The story of how Evan Spiegel came to create Snapchat is being turned into a short-form video series by Quibi, an upcoming short-form streaming service designed for mobile users that’s set to launch next year. Quibi’s name stands for “quick bites,” so all the show’s episodes will be less than 10 minutes in length.
Quibi co-founders Jeffrey Katzenberg, the former CEO of DreamWorks, and Meg Whitman, the former CEO of HP, announced the series during a South by Southwest panel today. Called Frat Boy Genius, the series will be based on a screenplay that made last year’s Black List of best unproduced films. It “follows a disgruntled employee of Snapchat who tells the story about the rise of her former Stanford classmate, ‘preeminent douchebag and current boss’ Evan Spiegel,” according to Deadline.
The goal is to produce a project similar to David Fincher’s 2010 Oscar-winning film, The Social Network, which told Facebook’s origin story and explored CEO Mark Zuckerberg’s involvement.
A number of other Quibi series were announced at the panel. A music competition series is in the works, and Quibi has teamed up with popular Spanish television network Telemundo to develop an origin series based on the characters in its popular show, El Señor de los Cielos. Quibi is also partnering with Jennifer Lopez for a “heartfelt show” designed around giving back. There will be 10 chapters in total, and Lopez will star in the first episode, Katzenberg confirmed.
Stilll, Katzenberg and Whitman spent most of the panel trying to persuade moderator and journalist Dylan Byers that their new platform would succeed. Byers pointed out that platforms like YouTube, Instagram, Facebook, and, ironically, Snapchat also boast short-form content designed for mobile. Katzenberg and Whitman hope to stand out by working with top talent to produce prestige television and movies, instead of relying on user-generated content. Katzenberg acknowledged that some people aren’t taking Quibi serious just yet, despite the company netting $1 billion from investors.
“We understand the challenge that comes with what we’re taking on,” Katzenberg said. “It’s hard to ask people their opinion about something they haven’t experienced before. We recognize how hard it is what we’re doing. What we’re setting out to do falls between improbable and impossible.”
Their goal is to turn Quibi into something that viewers check every day, and Katzenberg says that means providing them with short bites of content they see as necessary viewing. There will be two news segments a day, a separate sports highlight reel, and another show covering music news. Katzenberg is also particularly excited about a supercut of late night shows.

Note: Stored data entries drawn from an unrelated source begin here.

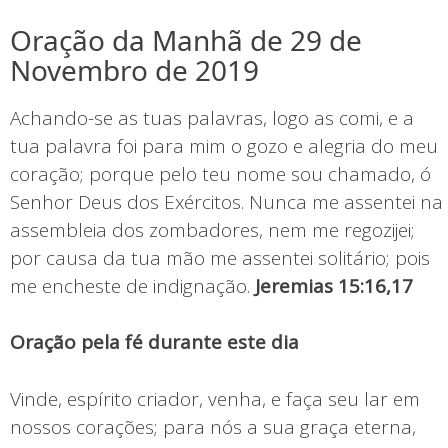
Oração da Manhã de 29 de
Novembro de 2019
Achando-se as tuas palavras, logo as comi, e a
tua palavra foi para mim o gozo e alegria do meu
coração; porque pelo teu nome sou chamado, ó
Senhor Deus dos Exércitos. Nunca me assentei na
assembleia dos zombadores, nem me regozijei;
por causa da tua mão me assentei solitário; pois
me encheste de indignação.
Jeremias 15:16,17
Oração pela fé durante este dia
Vinde, espírito criador, venha, e faça seu lar em
nossos corações; para nós a sua graça eterna,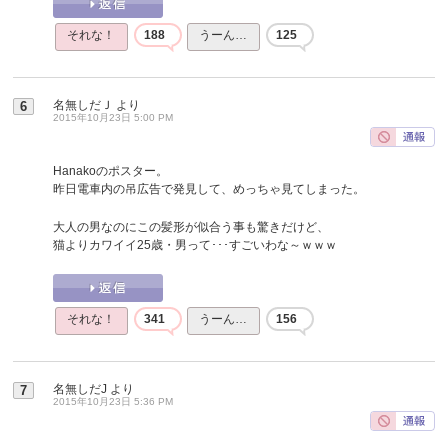
それな！
188
うーん…
125
名無しだＪ
より
6
2015年10月23日 5:00 PM
Hanakoのポスター。
昨日電車内の吊広告で発見して、めっちゃ見てしまった。
大人の男なのにこの髪形が似合う事も驚きだけど、
猫よりカワイイ25歳・男って･･･すごいわな～ｗｗｗ
それな！
341
うーん…
156
名無しだJ
より
7
2015年10月23日 5:36 PM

“I could go through 15 things that we call our daily essentials,” Katzenberg said. “But here’s one that I would pay $5 a month for: Every day, you will get up and there will be a six-and-a-half-minute ‘the best of last night’s late night’ segment. It will collect the best parts of every late night show from the night before. We can go on YouTube and go on different sites and aggregate it, but it takes too much time. This is just another part of Quibi.”
Quibi, which Byers still seemed skeptical of by the end of the panel, will launch in April 2020.